LXC's failing to start (create new LXC fails as well)

Hello, I recently started having a problem with unprivileged containers on a bare-metal Proxmox (Debian Bullseye.)

I’ve had LXCs running for more than a year without issue. Then about 10 days ago they would not start. Creating new privileged containers works fine. VMs run fine. No other system issues that I see other than this. Underlying filesystems are zfs and scrub without issue. Nothing glaring in journalctl or dmesg other than indications directly related to the problem (which I’ll add below.)

I opened a thread on Proxmox forums and there’s a lot of details about the system config and errors, and followup from support personnel, but no solution as yet.
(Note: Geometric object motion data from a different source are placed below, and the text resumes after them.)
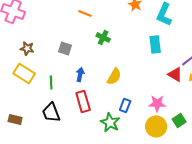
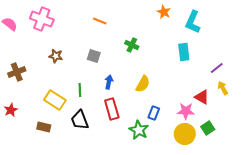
orange line: (85, 13) -> (100, 21), moved
yellow rectangle: (24, 73) -> (55, 100), moved
red triangle: (175, 74) -> (202, 97), moved

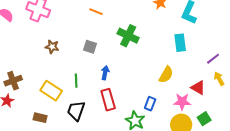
green cross: (132, 45) -> (128, 36), size x1.5
brown cross: (17, 72) -> (13, 81), moved
yellow semicircle: (143, 84) -> (166, 75), moved
black trapezoid: (80, 120) -> (76, 111), turned 40

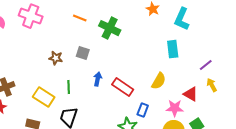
orange line: (96, 12) -> (80, 18), moved
green cross: (128, 36) -> (110, 28), moved
brown star: (52, 47) -> (56, 58), moved
red rectangle: (108, 100) -> (123, 87), moved, turned -40

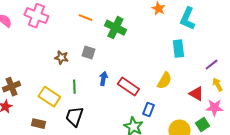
pink star: (175, 108) -> (214, 108), moved

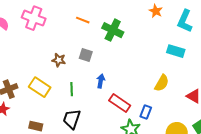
cyan rectangle: (178, 49) -> (176, 51), turned -66
red rectangle: (128, 87) -> (120, 103), moved
yellow rectangle: (49, 97) -> (40, 87), moved

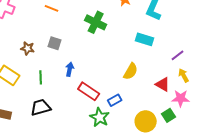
green cross: (113, 30) -> (96, 22), moved
blue rectangle: (146, 112) -> (115, 100), turned 40
black trapezoid: (72, 119) -> (41, 107), turned 55

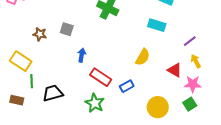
green line: (41, 77) -> (32, 81), moved
green square: (169, 115) -> (190, 104), moved
green star: (100, 117) -> (95, 103), moved

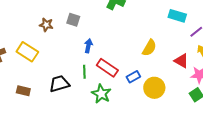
cyan rectangle: (157, 25) -> (177, 16), moved
green line: (32, 81) -> (84, 72), moved
yellow circle: (158, 107) -> (154, 88), moved

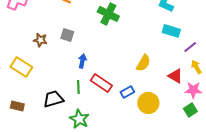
green star: (101, 94) -> (79, 119), moved

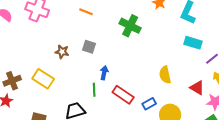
yellow semicircle: (143, 63) -> (165, 75), turned 138
green line: (78, 87) -> (94, 90), moved

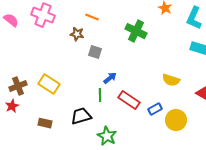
brown star: (62, 52) -> (77, 34), moved
blue arrow: (104, 73) -> (110, 78), turned 40
yellow semicircle: (165, 75) -> (171, 80), turned -60

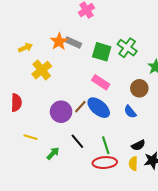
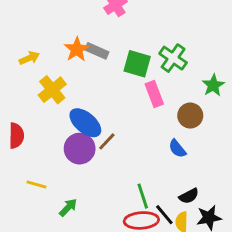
pink rectangle: (101, 82) -> (154, 94), moved, turned 36
blue ellipse: (99, 108) -> (85, 123), moved
black line: (77, 141) -> (164, 215), moved

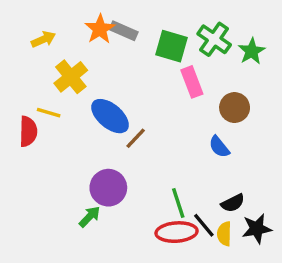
green star: (213, 85) -> (252, 51), moved
purple circle: (80, 149) -> (108, 188), moved
yellow line: (36, 185) -> (49, 113), moved

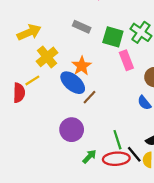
orange star: (100, 29) -> (82, 66), moved
yellow arrow: (43, 39) -> (29, 32), size x1.5
yellow line: (49, 113) -> (32, 80), turned -48
green arrow: (90, 217) -> (89, 156), moved

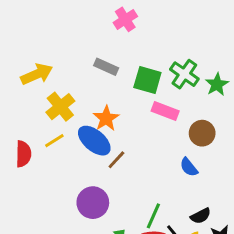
pink rectangle: (126, 60) -> (165, 111), turned -48
yellow line: (32, 80) -> (54, 141), moved
green line: (117, 140) -> (153, 216), turned 42

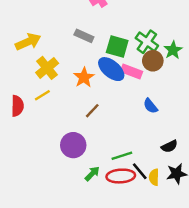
brown circle: (202, 133) -> (153, 61), moved
blue ellipse: (94, 141) -> (111, 69), moved
blue semicircle: (189, 167) -> (150, 106), moved
green line: (153, 216) -> (122, 156), turned 48
black semicircle: (201, 216) -> (169, 146), moved

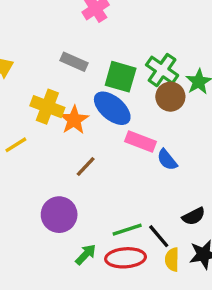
yellow cross: (47, 68) -> (47, 107), moved, turned -30
pink rectangle: (131, 71) -> (140, 141), moved
black line: (140, 171) -> (159, 236), moved

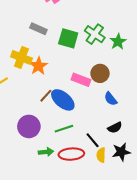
brown circle: (170, 97) -> (100, 73), moved
blue ellipse: (112, 108) -> (63, 100), moved
blue semicircle: (167, 160) -> (111, 99), moved
green line: (127, 230) -> (64, 129), moved
green arrow: (86, 254) -> (46, 152), turned 40

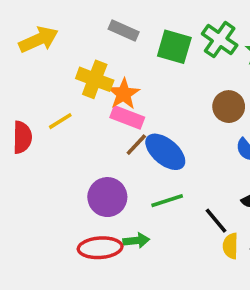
pink rectangle: (81, 80) -> (127, 117), moved
red ellipse: (71, 154) -> (100, 248), moved

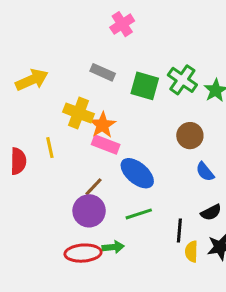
yellow line: (60, 121) -> (50, 148), turned -70
brown line: (136, 145) -> (94, 187), moved
black line: (216, 221) -> (179, 230), turned 45

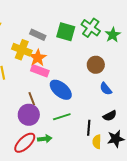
gray rectangle: (103, 72) -> (38, 35), moved
brown line: (94, 187) -> (32, 99), turned -64
red ellipse: (83, 253) -> (25, 143), turned -40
I can’t really correlate the problem with anything I’ve done on the system other than some hardware changes (PCIe card swaps for testing a U.2 SSD and an old Radeon GPU, enabling a 2nd nic on the motherboard, adding an additional spinning HD, etc.)

At the time, the system was mostly (within a couple weeks) updated with pve/debian packages, and is fully up-to-date now. No difference in resolving the issue.

Today I hit up irc and someone there very helpfully walked me through a bunch of trouble-shooting steps and asked me to followup here.

I will try to summarize but a lot of the walkthru was new territory for me, so please bear with me. Mostly this is just a copy/paste, some is edited for brevity.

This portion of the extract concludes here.